Locate each line with the string "Rica" in the listing below and copy it.

= = = = = = =

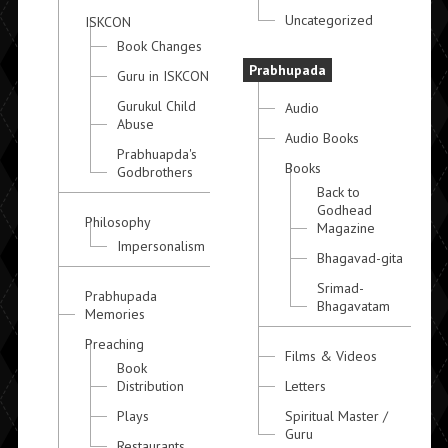
Uncategorized
ISKCON
Book Changes
Prabhupada
Guru in ISKCON
Gurukul Child
Audio
Abuse
Audio Books
Prabhuapda's
Books
Godbrothers
Back to
Godhead
Philosophy
Magazine
Impersonalism
Bhagavad-gita
Srimad-
Prabhupada
Bhagavatam
Memories
Preaching
Films & Videos
Book
Distribution
Letters
Plays
Spiritual Master /
Guru
Restaurants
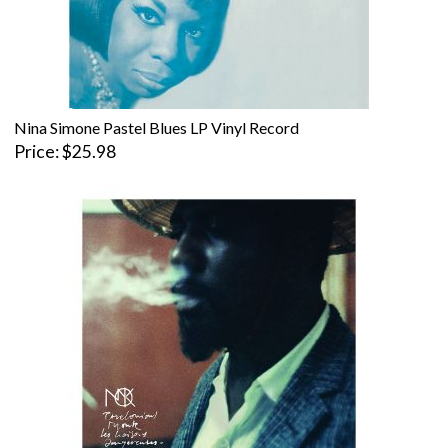
Nina Simone Pastel Blues LP Vinyl Record
Price
$25.98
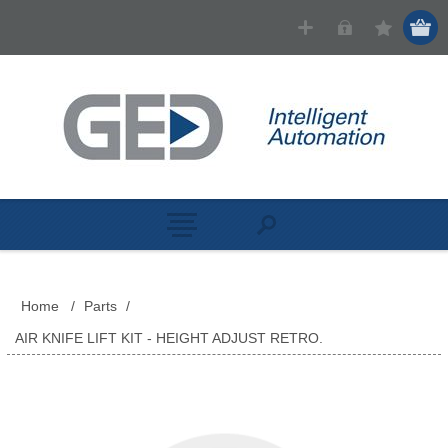
Home
/
Parts
/
AIR KNIFE LIFT KIT - HEIGHT ADJUST RETRO.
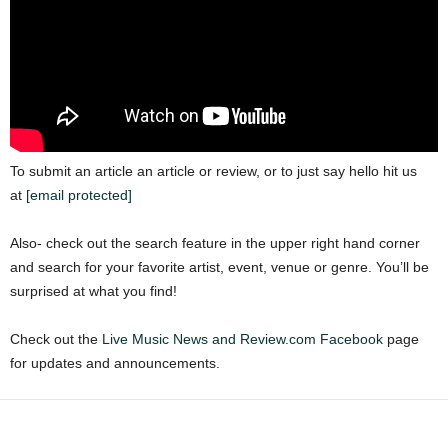
To submit an article an article or review, or to just say hello hit us
at
[email protected]
Also- check out the search feature in the upper right hand corner
and search for your favorite artist, event, venue or genre. You’ll be
surprised at what you find!
Check out the
Live Music News and Review.com Facebook
page
for updates and announcements.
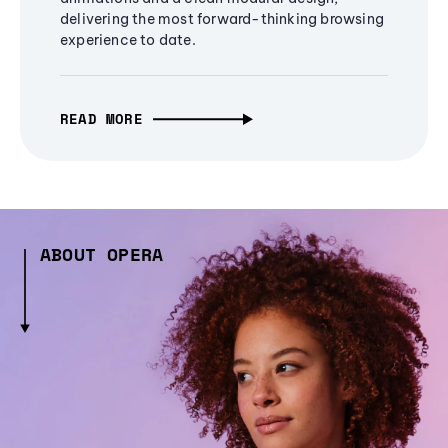
delivering the most forward-thinking browsing
experience to date.
READ MORE
ABOUT OPERA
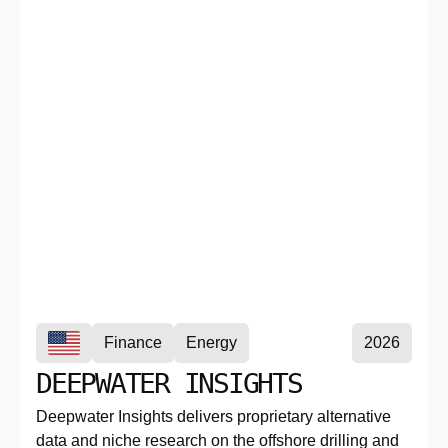
Finance
Energy
2026
DEEPWATER INSIGHTS
Deepwater Insights delivers proprietary alternative
data and niche research on the offshore drilling and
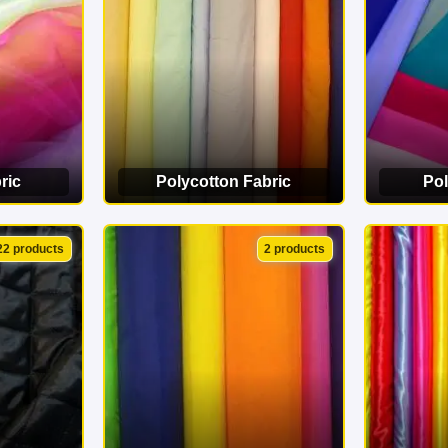
ric
Polycotton Fabric
Pol
ORY
VIEW CATEGORY
VI
22 products
2 products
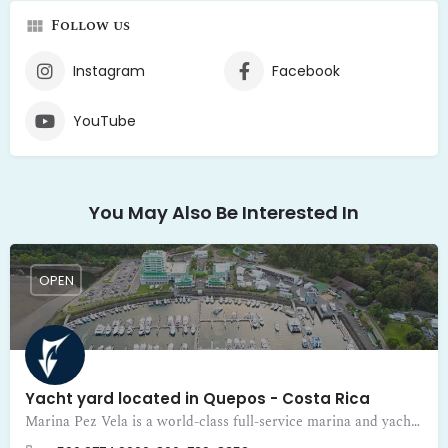
Follow us
Instagram
Facebook
YouTube
You May Also Be Interested In
OPEN
Yacht yard located in Quepos - Costa Rica
Marina Pez Vela is a world-class full-service marina and yacht yard located in Quepos - Costa Rica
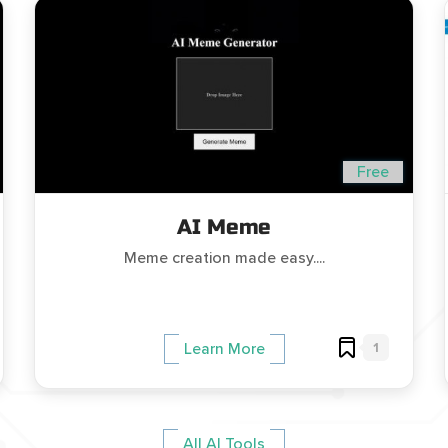
Free
AI Meme
Meme creation made easy....
1
Learn More
All AI Tools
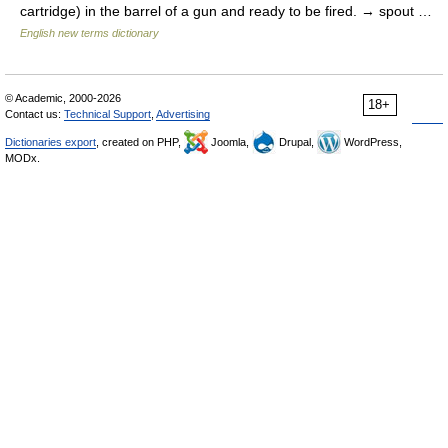
cartridge) in the barrel of a gun and ready to be fired. → spout …
English new terms dictionary
© Academic, 2000-2026
18+
Contact us:
Technical Support
,
Advertising
Dictionaries export
, created on PHP,
Joomla,
Drupal,
WordPress,
MODx.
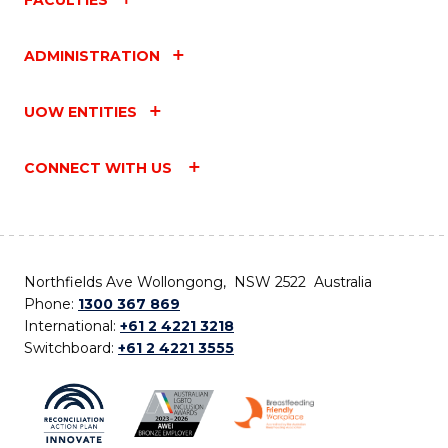
ADMINISTRATION
UOW ENTITIES
CONNECT WITH US
Northfields Ave Wollongong, NSW 2522 Australia
Phone:
1300 367 869
International:
+61 2 4221 3218
Switchboard:
+61 2 4221 3555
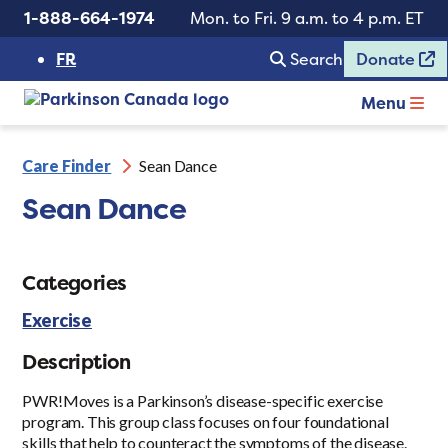
1-888-664-1974
Mon. to Fri. 9 a.m. to 4 p.m. ET
FR
Search
Donate
Menu
Care Finder
Sean Dance
Sean Dance
Categories
Exercise
Description
PWR!Moves is a Parkinson’s disease-specific exercise
program. This group class focuses on four foundational
skills that help to counteract the symptoms of the disease.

= = = = = = =

SOLUTION =>
Yacht yard located in Quepos - Costa Rica
Marina Pez Vela is a world-class full-service marina and yacht yard located in Quepos - Costa Rica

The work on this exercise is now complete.